Pembatasan pada kebun obat itu sepenuhnya terungkap di hadapannya, setiap ruasnya tanpa sehelai pun rahasia.
Sayangnya, pembatasan ini terlalu kuat. Jika Ling Han mencoba melepaskannya sekarang, dia akan langsung pingsan. Namun, menemukan titik terlemah masih mudah. Tak lama kemudian, dia menunjuk ke suatu arah dan berkata, “Di sana.”
Keduanya berjalan mendekat dan Ma Duo Bao mengeluarkan tiga jimat roh sambil menggumamkan mantra.
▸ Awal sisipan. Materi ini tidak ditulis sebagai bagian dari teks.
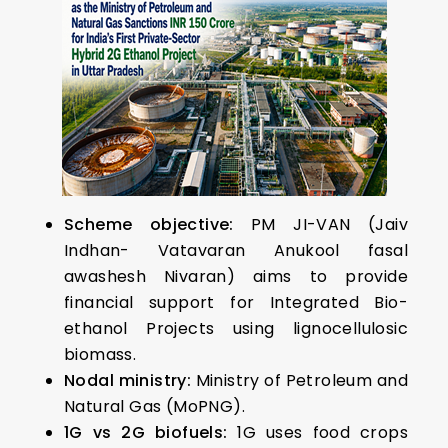
Scheme objective:
PM JI-VAN (Jaiv
Indhan- Vatavaran Anukool fasal
awashesh Nivaran) aims to provide
financial support for Integrated Bio-
ethanol Projects using lignocellulosic
biomass.
Nodal ministry:
Ministry of Petroleum and
Natural Gas (MoPNG).
1G vs 2G biofuels:
1G uses food crops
Weng, weng, weng, ketiga jimat itu langsung bersinar dan dia buru-buru menekannya ke udara, dan dengan pa, pa, pa, ketiga jimat itu seolah menempel di dinding, melayang di udara.
Ketiga jimat itu menempati tiga sudut; masing-masing memiliki dua kilatan cahaya yang memancar keluar dan terhubung ke dua jimat lainnya, membentuk segitiga.
“Ayo!” Ma Duo Bao melompat keluar dan melewati segitiga, memasuki taman obat.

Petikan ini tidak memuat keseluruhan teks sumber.